***** Data provided

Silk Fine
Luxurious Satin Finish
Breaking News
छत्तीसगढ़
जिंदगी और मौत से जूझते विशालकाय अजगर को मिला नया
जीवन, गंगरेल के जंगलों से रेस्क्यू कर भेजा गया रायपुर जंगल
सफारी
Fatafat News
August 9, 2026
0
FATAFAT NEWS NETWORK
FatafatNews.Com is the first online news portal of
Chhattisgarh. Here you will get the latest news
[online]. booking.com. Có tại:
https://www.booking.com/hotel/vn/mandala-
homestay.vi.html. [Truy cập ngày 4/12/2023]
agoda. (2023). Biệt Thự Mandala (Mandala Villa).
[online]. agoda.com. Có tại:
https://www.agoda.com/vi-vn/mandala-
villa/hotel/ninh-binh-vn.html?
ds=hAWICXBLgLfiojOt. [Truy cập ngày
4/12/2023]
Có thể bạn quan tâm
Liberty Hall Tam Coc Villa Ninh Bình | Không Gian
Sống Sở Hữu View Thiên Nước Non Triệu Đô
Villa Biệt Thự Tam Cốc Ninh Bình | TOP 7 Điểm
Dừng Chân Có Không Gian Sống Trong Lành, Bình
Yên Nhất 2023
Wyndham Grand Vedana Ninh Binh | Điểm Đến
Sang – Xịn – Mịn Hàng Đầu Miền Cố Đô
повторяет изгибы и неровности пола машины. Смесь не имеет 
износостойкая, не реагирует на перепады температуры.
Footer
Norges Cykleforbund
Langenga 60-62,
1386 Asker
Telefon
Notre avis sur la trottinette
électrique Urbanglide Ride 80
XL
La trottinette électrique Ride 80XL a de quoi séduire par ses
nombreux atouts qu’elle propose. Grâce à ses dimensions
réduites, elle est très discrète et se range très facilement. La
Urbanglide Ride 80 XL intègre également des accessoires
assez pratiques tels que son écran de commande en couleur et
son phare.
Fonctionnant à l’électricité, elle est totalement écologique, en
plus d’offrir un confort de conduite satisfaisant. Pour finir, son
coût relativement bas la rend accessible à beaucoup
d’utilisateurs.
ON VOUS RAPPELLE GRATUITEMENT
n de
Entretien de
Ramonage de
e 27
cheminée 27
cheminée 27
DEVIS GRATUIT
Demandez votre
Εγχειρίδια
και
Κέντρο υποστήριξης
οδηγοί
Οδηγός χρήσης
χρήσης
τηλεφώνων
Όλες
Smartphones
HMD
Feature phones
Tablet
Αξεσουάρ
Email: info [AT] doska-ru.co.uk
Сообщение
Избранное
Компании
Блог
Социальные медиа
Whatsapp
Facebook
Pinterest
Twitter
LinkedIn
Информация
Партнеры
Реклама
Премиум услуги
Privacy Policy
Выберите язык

**********

Exercise description -> Every line above with the word "online" belongs in the answer, copied as written.

Task response ->
FatafatNews.Com is the first online news portal of
[online]. booking.com. Có tại:
[online]. agoda.com. Có tại:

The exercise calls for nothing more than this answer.